Voilà près de 20 ans que Mickaël Smith a posé ses valises en région nantaise, après avoir passé les 35 premières années de sa vie dans son pays natal, l’Écosse. Conducteur poids lourds pour la société de transport international de marchandises Schenker depuis plus de trois ans, Mickaël raconte son parcours atypique dans un français encore teinté d’un fort accent. Longtemps, il s’est d’ailleurs étonné de rencontrer des difficultés à apprendre la langue de Molière. Avant d’en comprendre les raisons en 2010. À la suite de problèmes répétés d’acouphènes et d’audition, Mickaël se rend en clinique à Nantes pour consulter un spécialiste et le verdict tombe : « J’avais quasiment perdu toute la partie aiguë de mon audition, je devais être appareillé. C’est à ce momentlà que j’ai réalisé que c’était sans doute pour cela que j’étais si nul en français ! Pour faire simple, je n’entends que les voyelles. Essayer d’apprendre une langue quand on entend seulement les a,e,i,o,u…, c’est compliqué ! », s’amuse aujourd’hui le collaborateur de chez Schenker.
Et pourtant, le français de Mickaël est parfaitement compréhensible.
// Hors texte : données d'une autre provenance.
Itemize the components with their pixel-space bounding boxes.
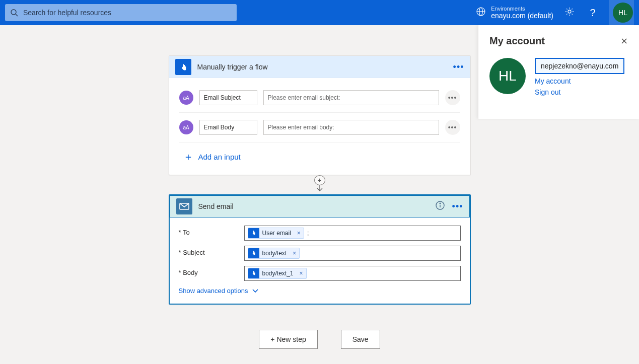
new-step-button[interactable]: + New step (259, 330, 317, 349)
search-box[interactable] (5, 4, 237, 21)
param-label: * Body (179, 266, 239, 276)
svg-point-0 (11, 10, 16, 15)
insert-step-button[interactable]: + (314, 175, 325, 185)
param-label: * To (179, 226, 239, 236)
sign-out-link[interactable]: Sign out (535, 88, 624, 96)
to-suffix: ; (307, 230, 309, 237)
panel-title: My account (489, 35, 545, 47)
param-row-subject: * Subject body/text × (179, 246, 461, 261)
input-row-more[interactable]: ••• (445, 120, 460, 135)
param-row-body: * Body body/text_1 × (179, 266, 461, 281)
chevron-down-icon (252, 287, 258, 295)
param-row-to: * To User email × ; (179, 226, 461, 241)
action-title: Send email (198, 202, 429, 210)
action-card: Send email ••• * To User email × ; (169, 194, 471, 305)
account-button[interactable]: HL (609, 0, 634, 25)
svg-line-1 (16, 14, 18, 16)
mail-icon (176, 198, 192, 214)
body-input[interactable]: body/text_1 × (244, 266, 461, 281)
close-panel-button[interactable]: ✕ (620, 36, 628, 47)
token-label: body/text (259, 250, 290, 257)
search-input[interactable] (23, 9, 232, 17)
topbar-right: Environments enayu.com (default) ? HL (476, 0, 634, 25)
advanced-label: Show advanced options (179, 287, 248, 295)
environment-name: enayu.com (default) (491, 12, 553, 20)
arrow-down-icon (316, 184, 323, 194)
token-label: User email (259, 230, 294, 237)
settings-button[interactable] (562, 6, 577, 20)
token-user-email[interactable]: User email × (248, 228, 304, 239)
svg-point-10 (440, 203, 441, 204)
my-account-panel: My account ✕ HL nepjezekno@enayu.com My … (478, 25, 639, 119)
touch-icon (248, 268, 259, 279)
question-icon: ? (590, 7, 595, 19)
info-button[interactable] (435, 200, 445, 212)
environment-picker[interactable]: Environments enayu.com (default) (476, 6, 553, 20)
param-label: * Subject (179, 246, 239, 256)
add-input-label: Add an input (198, 153, 241, 161)
help-button[interactable]: ? (586, 6, 600, 20)
gear-icon (564, 7, 575, 19)
avatar-large: HL (489, 58, 526, 94)
input-value-box[interactable]: Please enter email subject: (263, 90, 439, 105)
svg-point-5 (568, 10, 571, 13)
token-remove[interactable]: × (297, 270, 306, 277)
trigger-header[interactable]: Manually trigger a flow ••• (169, 56, 470, 78)
bottom-buttons: + New step Save (259, 330, 380, 349)
action-more-button[interactable]: ••• (452, 202, 463, 211)
account-email[interactable]: nepjezekno@enayu.com (535, 58, 624, 74)
touch-icon (248, 228, 259, 239)
to-input[interactable]: User email × ; (244, 226, 461, 241)
globe-icon (476, 7, 486, 19)
token-body-text-1[interactable]: body/text_1 × (248, 268, 307, 279)
trigger-input-row: aA Email Body Please enter email body: •… (179, 113, 460, 142)
action-header[interactable]: Send email ••• (170, 195, 470, 217)
token-body-text[interactable]: body/text × (248, 248, 300, 259)
add-input-button[interactable]: ＋ Add an input (179, 142, 460, 165)
touch-icon (248, 248, 259, 259)
search-icon (10, 9, 18, 17)
trigger-body: aA Email Subject Please enter email subj… (169, 78, 470, 175)
input-label-box[interactable]: Email Body (199, 120, 257, 135)
email-text: nepjezekno@enayu.com (541, 62, 618, 70)
connector: + (314, 175, 325, 194)
plus-icon: ＋ (183, 152, 193, 162)
trigger-title: Manually trigger a flow (197, 63, 447, 71)
trigger-more-button[interactable]: ••• (453, 62, 464, 71)
subject-input[interactable]: body/text × (244, 246, 461, 261)
input-value-box[interactable]: Please enter email body: (263, 120, 439, 135)
action-body: * To User email × ; * Subject body/text (170, 217, 470, 304)
top-bar: Environments enayu.com (default) ? HL (0, 0, 639, 25)
text-type-icon: aA (179, 91, 193, 105)
environment-text: Environments enayu.com (default) (491, 6, 553, 20)
show-advanced-options[interactable]: Show advanced options (179, 287, 461, 295)
my-account-link[interactable]: My account (535, 77, 624, 85)
input-row-more[interactable]: ••• (445, 90, 460, 105)
token-label: body/text_1 (259, 270, 297, 277)
token-remove[interactable]: × (294, 230, 304, 237)
environment-label: Environments (491, 6, 553, 12)
trigger-icon (175, 59, 191, 75)
token-remove[interactable]: × (290, 250, 299, 257)
input-label-box[interactable]: Email Subject (199, 90, 257, 105)
avatar-small: HL (613, 3, 633, 23)
trigger-card: Manually trigger a flow ••• aA Email Sub… (169, 55, 471, 175)
save-button[interactable]: Save (341, 330, 380, 349)
text-type-icon: aA (179, 120, 193, 134)
trigger-input-row: aA Email Subject Please enter email subj… (179, 83, 460, 113)
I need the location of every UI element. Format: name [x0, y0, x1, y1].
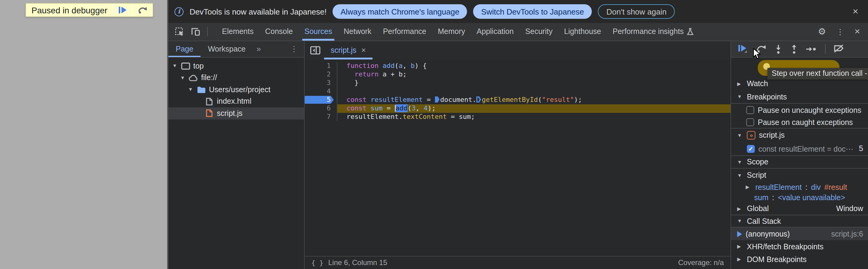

Seulement, ses interactions avec l’environnement extérieur ont parfois été difficiles : « Lorsque j’ai porté mon appareil pour la première fois en 2010, c’était assez impressionnant d’entendre enfin les oiseaux, les petits bruits, la pluie… » et ses problèmes d’audition l’ont fatigué durant de longues années : « J’ai essayé de porter des oreillettes en 2003 mais la technologie était tellement mauvaise que dès que je passais devant une télévision par exemple, je subissais de la résonance. À ce moment-là, je travaillais pour une banque en Ecosse, le port de ces appareils n’était absolument pas compatible avec ma profession, qui nécessitait que je sois en permanence derrière un ordinateur », raconte-t-il.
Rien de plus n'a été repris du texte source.